Natural­mente el momento dramático en que la obra fue escrita, entre suplicios y grave peligro de pena capital, mientras el autor hábilmente simulaba estar loco para salvar su vida, autoriza la fácil sospecha de adu­lación hacia la potencia que tenía en sus manos la suerte del filósofo prisionero. En sustancia, la Monarquía no tiene nada de tratado político teórico; es una compila­ción de sugestiones, consejos, a veces de expedientes, dirigidos a instaurar y man­tener con la fuerza de las armas españolas la soñada monarquía universal; de aquí su carácter fragmentario y desigual, pero tam­bién el interés de muchas de sus páginas. En materia de legislación, de política economicofinanciera, de organización militar, de tutela demográfica, anticipaciones y atis­bos en extremo interesantes, intuiciones geniales se abren paso a través de divaga­ciones de una preceptiva oscilante entre los polos extremos del más despiadado ma­quiavelismo y la más ingenua utopía humanitarista. Pero, sobre todo, por el pre­nuncio, fugaz si se quiere, de las nacien­tes disciplinas económicas y estadísticas la obra conserva un valor no desprecia­ble.
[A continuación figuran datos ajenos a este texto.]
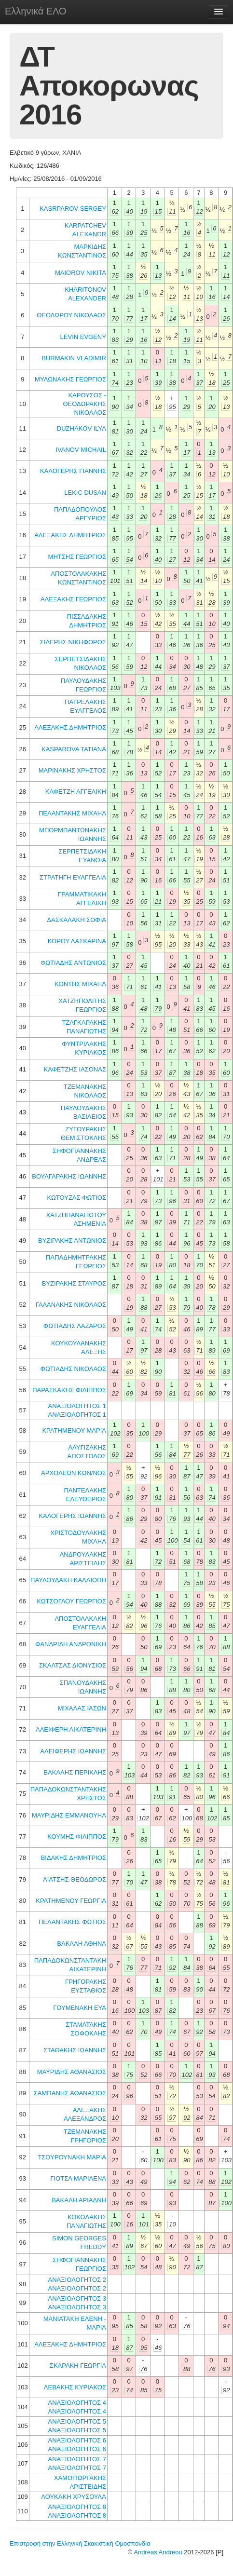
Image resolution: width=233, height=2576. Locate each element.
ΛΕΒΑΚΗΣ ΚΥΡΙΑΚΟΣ (75, 2387)
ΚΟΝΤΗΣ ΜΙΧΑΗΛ (80, 984)
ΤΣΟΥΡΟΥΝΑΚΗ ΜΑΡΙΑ (72, 2157)
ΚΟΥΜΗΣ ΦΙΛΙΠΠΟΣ (76, 1836)
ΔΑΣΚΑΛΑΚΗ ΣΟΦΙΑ (76, 919)
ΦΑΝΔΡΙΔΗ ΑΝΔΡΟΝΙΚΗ (70, 1644)
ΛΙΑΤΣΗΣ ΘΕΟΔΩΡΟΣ (74, 1879)
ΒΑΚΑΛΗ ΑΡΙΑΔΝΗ (79, 2200)
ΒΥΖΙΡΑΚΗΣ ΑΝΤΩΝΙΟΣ (72, 1240)
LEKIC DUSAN (85, 492)
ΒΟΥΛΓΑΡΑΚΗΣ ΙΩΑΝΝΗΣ (69, 1176)
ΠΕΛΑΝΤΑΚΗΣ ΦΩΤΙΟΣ (72, 1921)
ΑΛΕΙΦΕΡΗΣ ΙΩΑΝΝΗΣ (73, 1751)
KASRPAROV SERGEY (73, 208)
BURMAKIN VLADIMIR (73, 358)
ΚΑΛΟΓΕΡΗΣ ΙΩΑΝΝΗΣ (72, 1515)
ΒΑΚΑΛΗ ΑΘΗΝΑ (81, 1943)
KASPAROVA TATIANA (73, 749)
En su siglo obtuvo un gran éxito (12 ediciones en 90 años); inédita en Ita­lia, desconocida en aquella España a cuya gloria había sido escrita, tuvo vasta reso­nancia en Francia y alemania, pero, sobre todo,, en Inglaterra y en Flandes, donde fue presentada y considerada como el do­cumento más evidente de la avidez de dominio de los españoles.